5.9 Representative sampling

Obtaining a truly random sample is usually hard or impossible, and the best we can do is to select a sample that we hope is representative of the population. Even so, the results from any non-random sample may not generalise to the intended population. The results will generalise to the population which the sample does represents.

Ideally, even if obtaining a random sample is impossible, prefer a sample where those in the sample are not likely to be different than those not in the sample, at least for the variables of interest.

Example 5.9 (Representative sample) A randomly-chosen group of Queensland and Northern Territory residents is asked to evaluate two types of hand prosthetics.

It is probable (but not certain) that their views would be similar to those all of Australians. There is no obvious reason why residents of Queensland and the Northern Territory would be very different from residents in the rest of Australia, regarding their view of hand prosthetics.

Even though the sample is not a random sample of all Australians, the results may generalise to all Australians (though we cannot be sure).

Example 5.10 (Non-representative samples) Suppose we wish to determine the average time per day that Australia households use their air-conditioners for cooling in summer.
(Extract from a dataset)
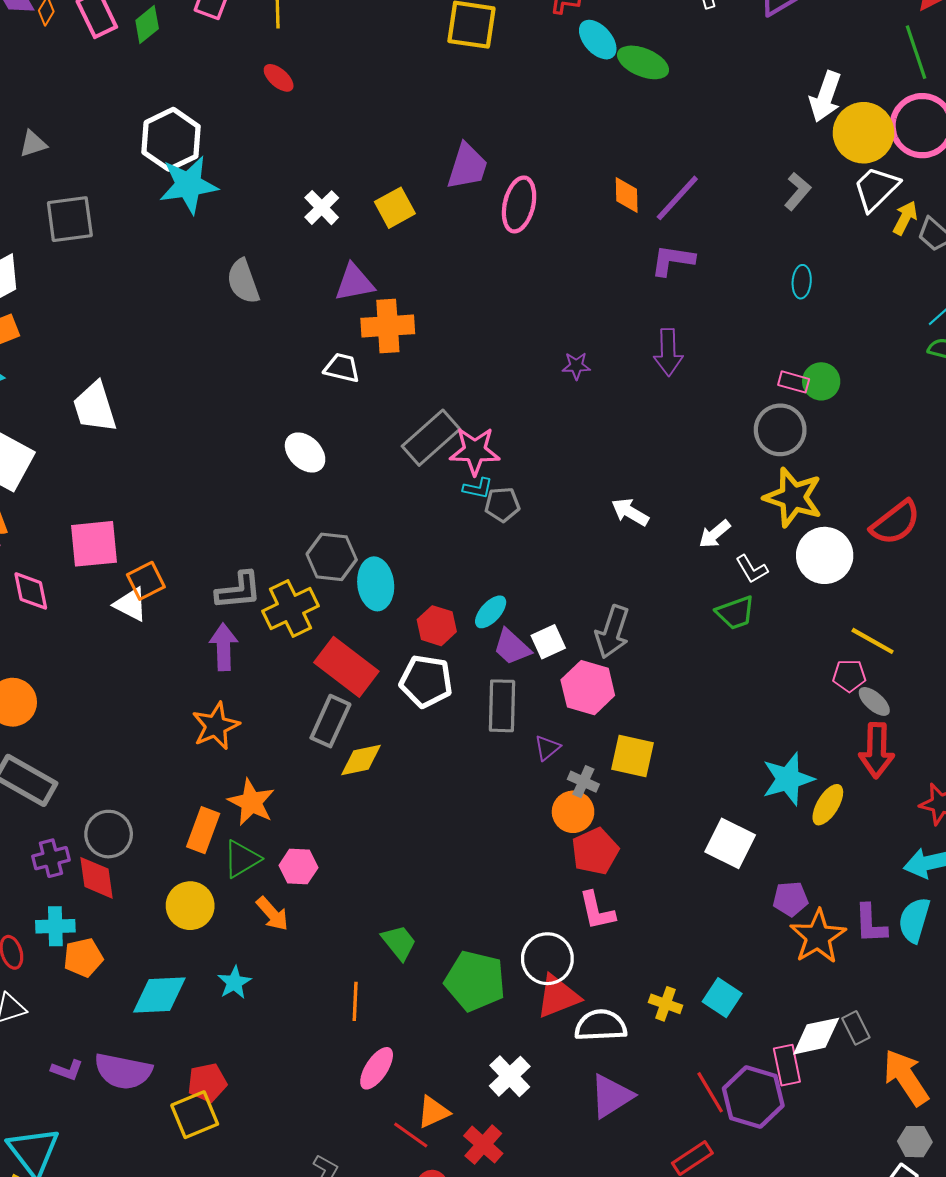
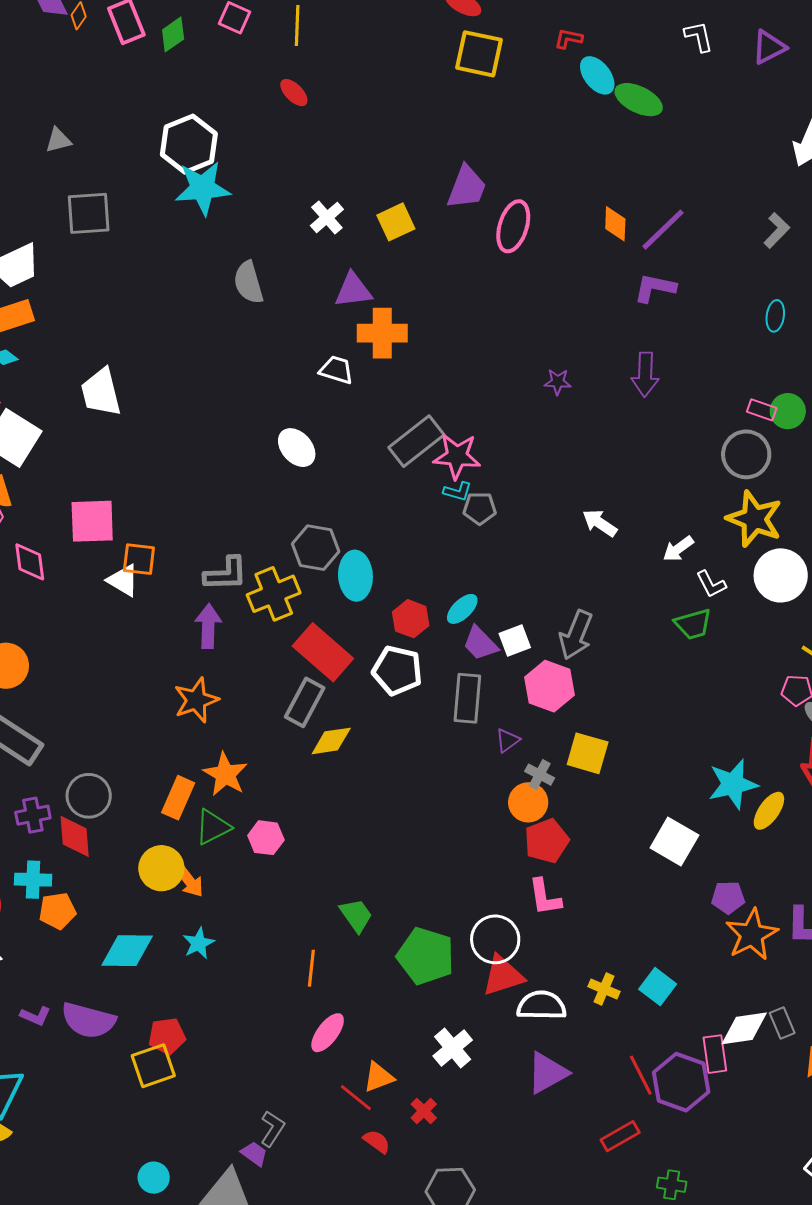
orange square: (146, 581) -> (139, 559), turned 30
orange arrow: (272, 914) -> (189, 881), moved
red cross: (483, 1145) -> (424, 1111), size x0.7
If a group of Queensland and Northern Territory residents is asked, this sample would not be expected to represent all Australians: it would over-represent the average number of hours air-conditioners are used for cooling in summer.

In this case, those in the sample are likely to be very different to those not in the sample, regarding their air-conditioners usage for cooling in winter.

In contrast, suppose a group of Tasmanians was asked the same question. This second sample would not be expected to represent all Australians either (it would under-represent).

Again, those in the sample are likely to be very different to those not in the sample, regarding their air-conditioners usage for cooling in winter.

Sometimes, a combination of different sampling methods is used.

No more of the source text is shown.